Task data —
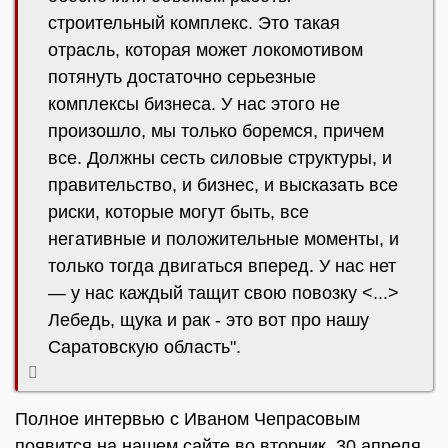
строительный комплекс. Это такая
отрасль, которая может локомотивом
потянуть достаточно серьезные
комплексы бизнеса. У нас этого не
произошло, мы только боремся, причем
все. Должны сесть силовые структуры, и
правительство, и бизнес, и высказать все
риски, которые могут быть, все
негативные и положительные моменты, и
только тогда двигаться вперед. У нас нет
— у нас каждый тащит свою повозку <...>
Лебедь, щука и рак - это вот про нашу
Cаратовскую область".
Полное интервью с Иваном Чепрасовым
появится на нашем сайте во вторник, 30 апреля.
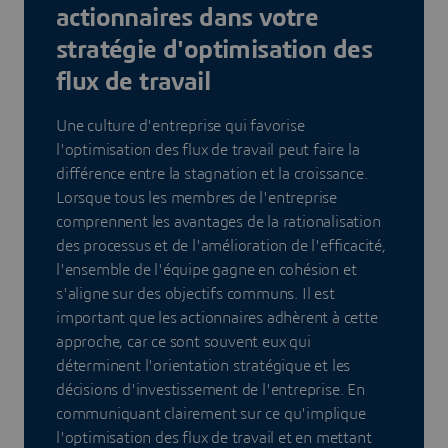
actionnaires dans votre
stratégie d'optimisation des
flux de travail
Une culture d'entreprise qui favorise
l'optimisation des flux de travail peut faire la
différence entre la stagnation et la croissance.
Lorsque tous les membres de l'entreprise
comprennent les avantages de la rationalisation
des processus et de l'amélioration de l'efficacité,
l'ensemble de l'équipe gagne en cohésion et
s'aligne sur des objectifs communs. Il est
important que les actionnaires adhèrent à cette
approche, car ce sont souvent eux qui
déterminent l'orientation stratégique et les
décisions d'investissement de l'entreprise. En
communiquant clairement sur ce qu'implique
l'optimisation des flux de travail et en mettant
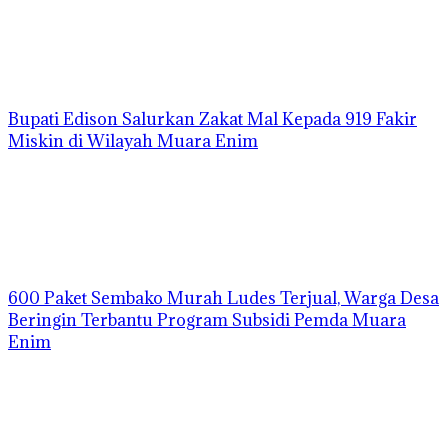
Bupati Edison Salurkan Zakat Mal Kepada 919 Fakir
Miskin di Wilayah Muara Enim
600 Paket Sembako Murah Ludes Terjual, Warga Desa
Beringin Terbantu Program Subsidi Pemda Muara
Enim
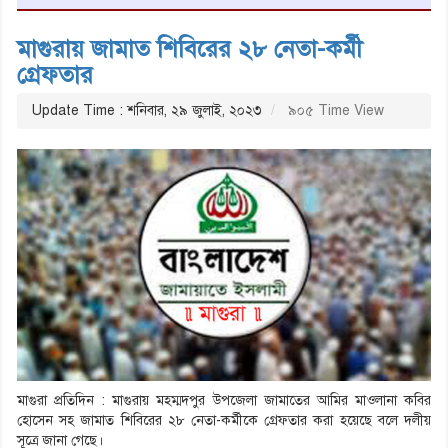
মাগুরায় জামাত শিবিরের ২৮ নেতা-কর্মী
গ্রেফতার
Update Time : শনিবার, ২৯ জুলাই, ২০২৩
৯০৫ Time View
মাগুরা প্রতিদিন : মাগুরায় মহম্মদপুর উপজেলা জামাতের আমির মাওলানা কবির
হোসেন সহ জামাত শিবিরের ২৮ নেতা-কর্মীকে গ্রেফতার করা হয়েছে বলে দলীয়
সূত্রে জানা গেছে।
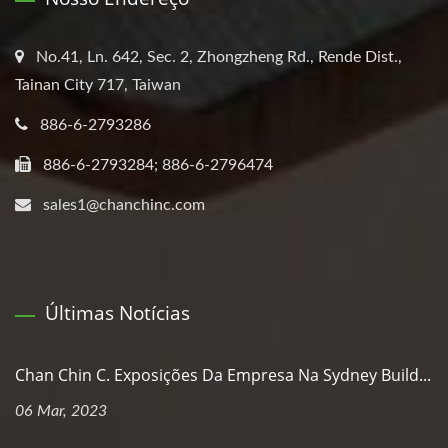
No.41, Ln. 642, Sec. 2, Zhongzheng Rd., Rende Dist.,
Tainan City 717, Taiwan
886-6-2793286
886-6-2793284; 886-6-2796474
sales1@chanchinc.com
Últimas Notícias
Chan Chin C. Exposições Da Empresa Na Sydney Build...
06 Mar, 2023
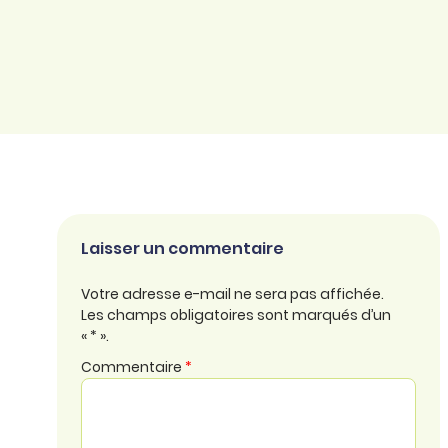
Laisser un commentaire
Votre adresse e-mail ne sera pas affichée.
Les champs obligatoires sont marqués d’un
« * ».
Commentaire
*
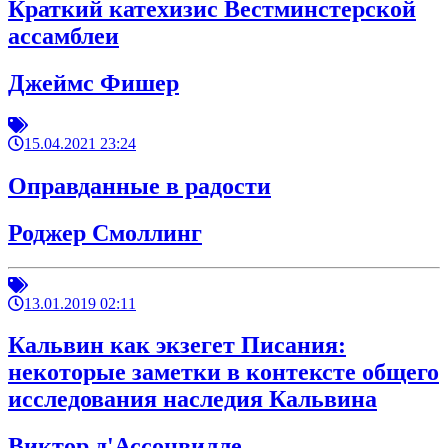
Краткий катехизис Вестминстерской
ассамблеи
Джеймс Фишер
15.04.2021 23:24
Оправданные в радости
Роджер Смоллинг
13.01.2019 02:11
Кальвин как экзегет Писания:
некоторые заметки в контексте общего
исследования наследия Кальвина
Виктор д'Ассонвилле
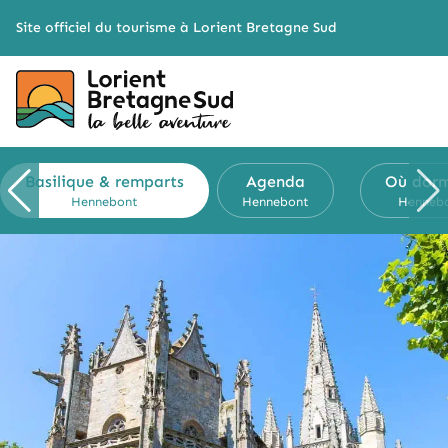
Cookies management panel
Site officiel du tourisme à Lorient Bretagne Sud
Basilique & remparts
Agenda
Où dorm
Hennebont
Hennebont
Henneb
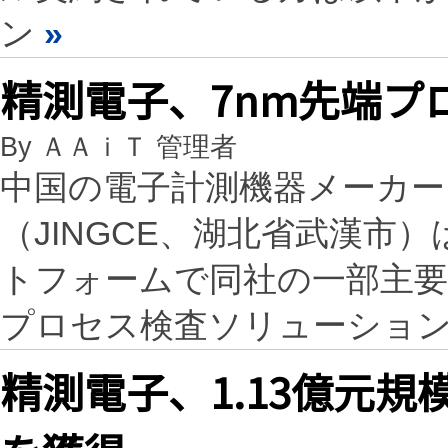
ン
»
精測電子、7nm先端プ
By ＡＡｉＴ 管理者
中国の電子計測機器メーカー
（JINGCE、湖北省武漢市
トフォームで同社の一部主要
プロセス検査ソリューショ
精測電子、1.13億元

What you have to do —
Restate the data word for word without pictures.

Answer below —
строительный комплекс. Это такая
отрасль, которая может локомотивом
потянуть достаточно серьезные
комплексы бизнеса. У нас этого не
произошло, мы только боремся, причем
все. Должны сесть силовые структуры, и
правительство, и бизнес, и высказать все
риски, которые могут быть, все
негативные и положительные моменты, и
только тогда двигаться вперед. У нас нет
— у нас каждый тащит свою повозку <...>
Лебедь, щука и рак - это вот про нашу
Cаратовскую область".
Полное интервью с Иваном Чепрасовым
появится на нашем сайте во вторник, 30 апреля.
actionnaires dans votre
stratégie d'optimisation des
flux de travail
Une culture d'entreprise qui favorise
l'optimisation des flux de travail peut faire la
différence entre la stagnation et la croissance.
Lorsque tous les membres de l'entreprise
comprennent les avantages de la rationalisation
des processus et de l'amélioration de l'efficacité,
l'ensemble de l'équipe gagne en cohésion et
s'aligne sur des objectifs communs. Il est
important que les actionnaires adhèrent à cette
approche, car ce sont souvent eux qui
déterminent l'orientation stratégique et les
décisions d'investissement de l'entreprise. En
communiquant clairement sur ce qu'implique
l'optimisation des flux de travail et en mettant
Bupati Edison Salurkan Zakat Mal Kepada 919 Fakir
Miskin di Wilayah Muara Enim
600 Paket Sembako Murah Ludes Terjual, Warga Desa
Beringin Terbantu Program Subsidi Pemda Muara
Enim
মাগুরায় জামাত শিবিরের ২৮ নেতা-কর্মী
গ্রেফতার
Update Time : শনিবার, ২৯ জুলাই, ২০২৩
৯০৫ Time View
মাগুরা প্রতিদিন : মাগুরায় মহম্মদপুর উপজেলা জামাতের আমির মাওলানা কবির
হোসেন সহ জামাত শিবিরের ২৮ নেতা-কর্মীকে গ্রেফতার করা হয়েছে বলে দলীয়
সূত্রে জানা গেছে।
No.41, Ln. 642, Sec. 2, Zhongzheng Rd., Rende Dist.,
Tainan City 717, Taiwan
886-6-2793286
886-6-2793284; 886-6-2796474
sales1@chanchinc.com
Últimas Notícias
Chan Chin C. Exposições Da Empresa Na Sydney Build...
06 Mar, 2023
Laisser un commentaire
Votre adresse e-mail ne sera pas affichée.
Les champs obligatoires sont marqués d’un
« * ».
Commentaire
*
Краткий катехизис Вестминстерской
ассамблеи
Джеймс Фишер
15.04.2021 23:24
Оправданные в радости
Роджер Смоллинг
13.01.2019 02:11
Кальвин как экзегет Писания:
некоторые заметки в контексте общего
исследования наследия Кальвина
Виктор д'Ассонвилле
Cookies management panel
Site officiel du tourisme à Lorient Bretagne Sud
Basilique & remparts
Agenda
Où dorm
Hennebont
Hennebont
Henneb
ン
»
精測電子、7nm先端プ
By ＡＡｉＴ 管理者
中国の電子計測機器メーカー
（JINGCE、湖北省武漢市
トフォームで同社の一部主要
プロセス検査ソリューショ
精測電子、1.13億元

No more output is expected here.